■ **Problem**
In the listing below, find each line containing "werden" and report it.

■ **Material supplied**
· · ·
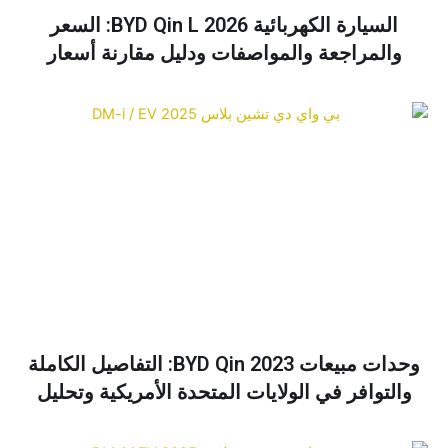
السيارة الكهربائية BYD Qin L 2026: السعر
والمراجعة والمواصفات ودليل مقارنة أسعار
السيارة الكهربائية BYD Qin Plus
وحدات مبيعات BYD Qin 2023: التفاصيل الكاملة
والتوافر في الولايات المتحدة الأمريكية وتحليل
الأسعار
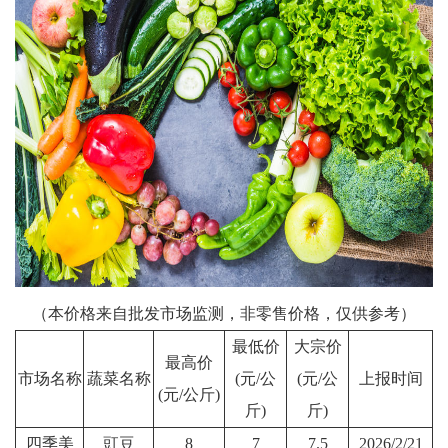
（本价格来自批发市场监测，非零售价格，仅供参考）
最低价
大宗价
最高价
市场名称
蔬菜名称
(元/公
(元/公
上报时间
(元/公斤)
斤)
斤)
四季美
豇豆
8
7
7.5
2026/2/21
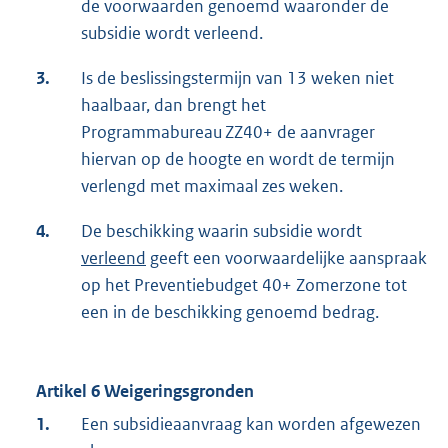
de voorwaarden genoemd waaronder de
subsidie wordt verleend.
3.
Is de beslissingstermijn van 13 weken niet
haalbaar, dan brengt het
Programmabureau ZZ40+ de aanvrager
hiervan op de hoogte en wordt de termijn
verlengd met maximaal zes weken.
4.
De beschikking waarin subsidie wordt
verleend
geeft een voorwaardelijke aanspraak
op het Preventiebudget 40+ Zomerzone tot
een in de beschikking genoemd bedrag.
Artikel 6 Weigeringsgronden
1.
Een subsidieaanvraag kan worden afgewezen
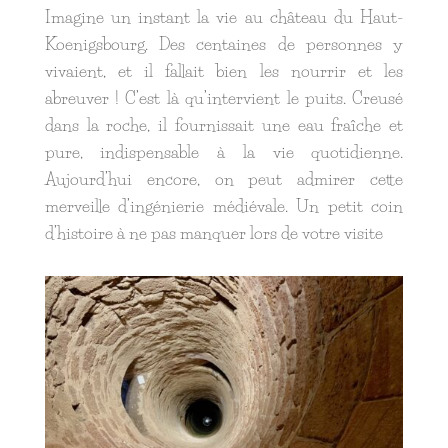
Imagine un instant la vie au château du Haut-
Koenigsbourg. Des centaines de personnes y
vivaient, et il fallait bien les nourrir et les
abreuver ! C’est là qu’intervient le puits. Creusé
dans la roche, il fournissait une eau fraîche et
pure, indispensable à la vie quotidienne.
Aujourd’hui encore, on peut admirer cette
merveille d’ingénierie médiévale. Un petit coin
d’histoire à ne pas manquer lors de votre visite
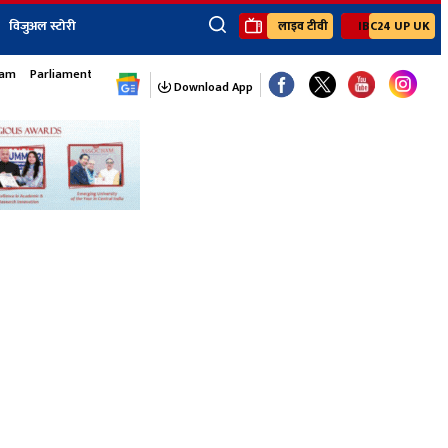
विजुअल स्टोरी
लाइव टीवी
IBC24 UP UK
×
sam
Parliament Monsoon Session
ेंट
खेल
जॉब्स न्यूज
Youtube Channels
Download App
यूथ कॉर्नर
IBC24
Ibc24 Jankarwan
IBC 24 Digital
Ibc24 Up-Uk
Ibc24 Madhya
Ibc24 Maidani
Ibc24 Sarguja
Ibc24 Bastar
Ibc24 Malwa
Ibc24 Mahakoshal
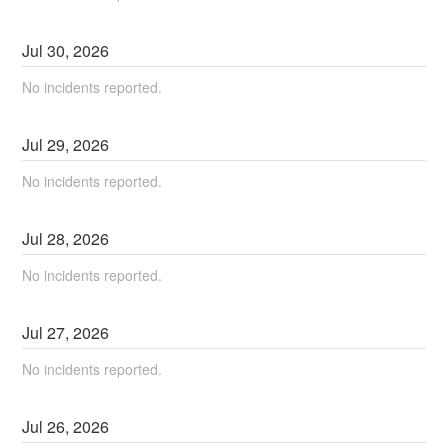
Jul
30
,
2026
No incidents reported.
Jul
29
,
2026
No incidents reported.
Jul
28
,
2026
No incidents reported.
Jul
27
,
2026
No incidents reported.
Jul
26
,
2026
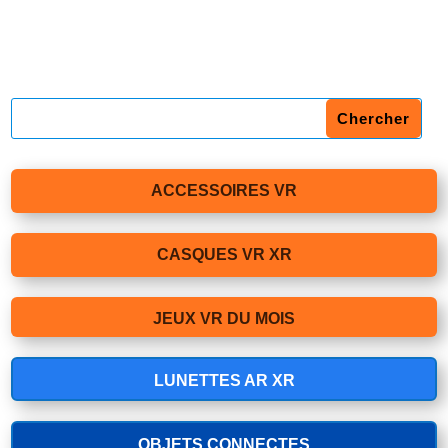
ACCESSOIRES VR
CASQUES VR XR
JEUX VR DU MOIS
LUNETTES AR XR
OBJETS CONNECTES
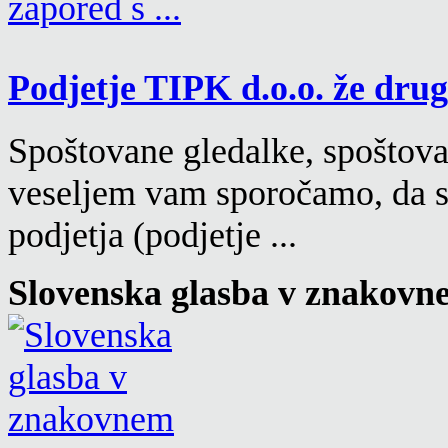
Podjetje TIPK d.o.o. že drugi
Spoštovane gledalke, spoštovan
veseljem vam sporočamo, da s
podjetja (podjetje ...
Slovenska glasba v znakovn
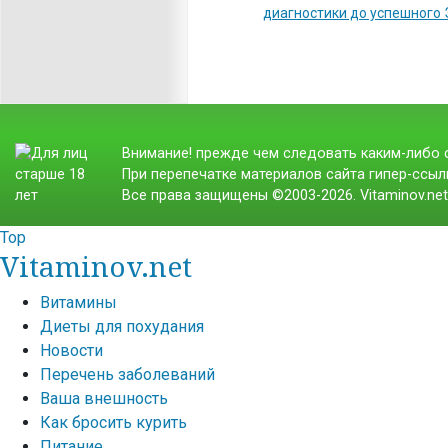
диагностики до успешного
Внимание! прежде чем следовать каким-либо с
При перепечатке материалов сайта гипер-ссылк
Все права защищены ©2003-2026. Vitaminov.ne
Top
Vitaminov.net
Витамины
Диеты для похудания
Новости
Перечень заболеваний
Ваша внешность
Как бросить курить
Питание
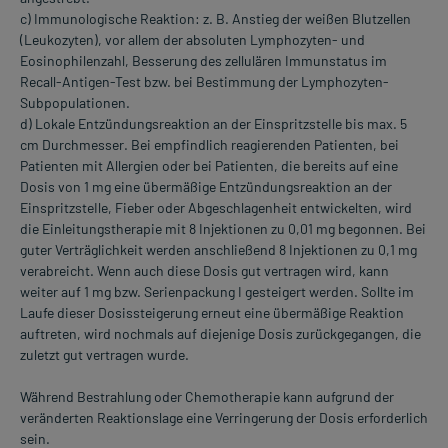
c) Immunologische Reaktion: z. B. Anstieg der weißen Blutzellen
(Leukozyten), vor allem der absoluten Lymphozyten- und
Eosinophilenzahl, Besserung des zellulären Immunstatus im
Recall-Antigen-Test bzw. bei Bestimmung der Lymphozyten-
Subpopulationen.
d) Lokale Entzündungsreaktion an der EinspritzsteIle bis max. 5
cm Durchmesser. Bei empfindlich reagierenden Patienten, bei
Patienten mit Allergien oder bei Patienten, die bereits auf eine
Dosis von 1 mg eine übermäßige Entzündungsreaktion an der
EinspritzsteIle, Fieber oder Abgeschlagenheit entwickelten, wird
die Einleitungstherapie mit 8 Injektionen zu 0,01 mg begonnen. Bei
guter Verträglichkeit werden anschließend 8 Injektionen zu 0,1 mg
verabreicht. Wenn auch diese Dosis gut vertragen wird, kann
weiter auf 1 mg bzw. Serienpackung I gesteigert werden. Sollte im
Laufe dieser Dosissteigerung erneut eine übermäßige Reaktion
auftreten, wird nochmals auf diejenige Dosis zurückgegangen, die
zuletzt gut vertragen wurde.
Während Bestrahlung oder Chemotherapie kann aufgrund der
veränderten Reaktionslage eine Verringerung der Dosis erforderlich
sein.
· · ·
■ **Answer section**
guter Verträglichkeit werden anschließend 8 Injektionen zu 0,1 mg
weiter auf 1 mg bzw. Serienpackung I gesteigert werden. Sollte im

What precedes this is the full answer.